Editors at the Washington Examiner probe the president’s plans for federally subsidized child care.

It’s an election year, and so the Biden administration is going all-in on an ill-considered, poorly targeted campaign of subsidizing child care.

Biden’s child care plan is expensive social engineering that would create shortages and reward special interests while providing no help to millions of parents. While we grant it will get glowing press and might sound good in a stump speech, there are no redeeming traits to this plan. None. It is wretched from top to bottom.

“Make no mistake,” Vice President Kamala Harris posted last week. “President Joe Biden and I intend to cap child care costs at $10 a day for the average family and make preschool free for all four-year-olds.”

It’s imprudent for the government to spend tens of billions of dollars a year on child care at a time of record deficits and high inflation. Any pro-family spending or tax breaks Congress sees fit to provide should go to slight expansions of the child tax credit (indexing it for inflation, at the very least).
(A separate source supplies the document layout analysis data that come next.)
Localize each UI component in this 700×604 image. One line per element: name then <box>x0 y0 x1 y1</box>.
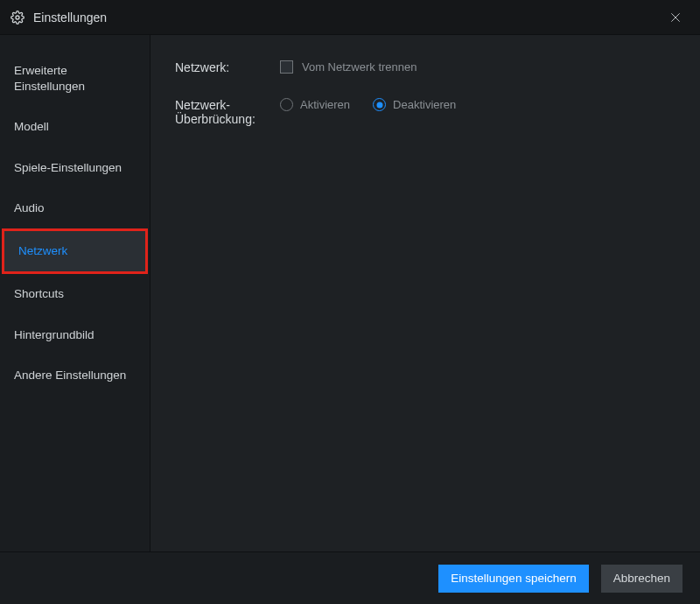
window-title: Einstellungen <box>33 11 107 25</box>
radio-activate[interactable]: Aktivieren <box>280 98 350 111</box>
sidebar-item-model[interactable]: Modell <box>0 107 150 147</box>
sidebar-item-label: Andere Einstellungen <box>14 369 126 382</box>
close-icon <box>669 11 682 24</box>
sidebar-item-audio[interactable]: Audio <box>0 188 150 228</box>
highlight-frame: Netzwerk <box>2 228 148 274</box>
sidebar-item-label: Shortcuts <box>14 287 64 300</box>
sidebar-item-other[interactable]: Andere Einstellungen <box>0 355 150 396</box>
settings-window: Einstellungen Erweiterte Einstellungen M… <box>0 0 700 604</box>
disconnect-checkbox[interactable]: Vom Netzwerk trennen <box>280 60 417 74</box>
bridging-row: Netzwerk-Überbrückung: Aktivieren Deakti… <box>175 97 676 126</box>
sidebar-item-label: Spiele-Einstellungen <box>14 161 122 174</box>
checkbox-label: Vom Netzwerk trennen <box>302 60 417 74</box>
radio-label: Deaktivieren <box>393 98 456 111</box>
sidebar: Erweiterte Einstellungen Modell Spiele-E… <box>0 35 150 551</box>
footer: Einstellungen speichern Abbrechen <box>0 551 700 604</box>
radio-label: Aktivieren <box>300 98 350 111</box>
window-body: Erweiterte Einstellungen Modell Spiele-E… <box>0 35 700 551</box>
sidebar-item-advanced[interactable]: Erweiterte Einstellungen <box>0 51 150 107</box>
cancel-button[interactable]: Abbrechen <box>601 565 682 593</box>
sidebar-item-network[interactable]: Netzwerk <box>4 231 145 271</box>
titlebar: Einstellungen <box>0 0 700 35</box>
radio-circle-icon <box>280 98 293 111</box>
sidebar-item-label: Erweiterte Einstellungen <box>14 64 85 93</box>
sidebar-item-label: Netzwerk <box>18 244 67 257</box>
sidebar-item-label: Audio <box>14 201 45 214</box>
main-pane: Netzwerk: Vom Netzwerk trennen Netzwerk-… <box>150 35 700 551</box>
sidebar-item-label: Modell <box>14 120 49 133</box>
network-label: Netzwerk: <box>175 60 280 74</box>
gear-icon <box>10 11 24 25</box>
radio-circle-icon <box>373 98 386 111</box>
bridging-label: Netzwerk-Überbrückung: <box>175 97 280 126</box>
sidebar-item-shortcuts[interactable]: Shortcuts <box>0 274 150 314</box>
network-row: Netzwerk: Vom Netzwerk trennen <box>175 60 676 74</box>
sidebar-item-games[interactable]: Spiele-Einstellungen <box>0 148 150 188</box>
save-button[interactable]: Einstellungen speichern <box>438 565 588 593</box>
svg-point-0 <box>16 16 19 19</box>
close-button[interactable] <box>662 4 690 32</box>
sidebar-item-wallpaper[interactable]: Hintergrundbild <box>0 315 150 355</box>
sidebar-item-label: Hintergrundbild <box>14 328 94 341</box>
checkbox-box-icon <box>280 60 293 74</box>
radio-deactivate[interactable]: Deaktivieren <box>373 98 456 111</box>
Giving parents money or letting them keep more of their own is obviously superior family policy because it gives parents a choice. Some will spend their tax savings on day care. Others will use the cash cushion as a way to work less and thus spend more time with children. Still others will use the money to build a granny flat or hire a nanny.

But the Biden administration seems dominated by ideologues who think there is only one right choice for a couple: two full-time jobs and institutional day care.

Most parents, however, do not want this. American Compass found in a 2021 poll that 53% of married mothers prefer to have one stay-at-home parent at least until the youngest child is in kindergarten.

This truth will be lost on the governing and media elites.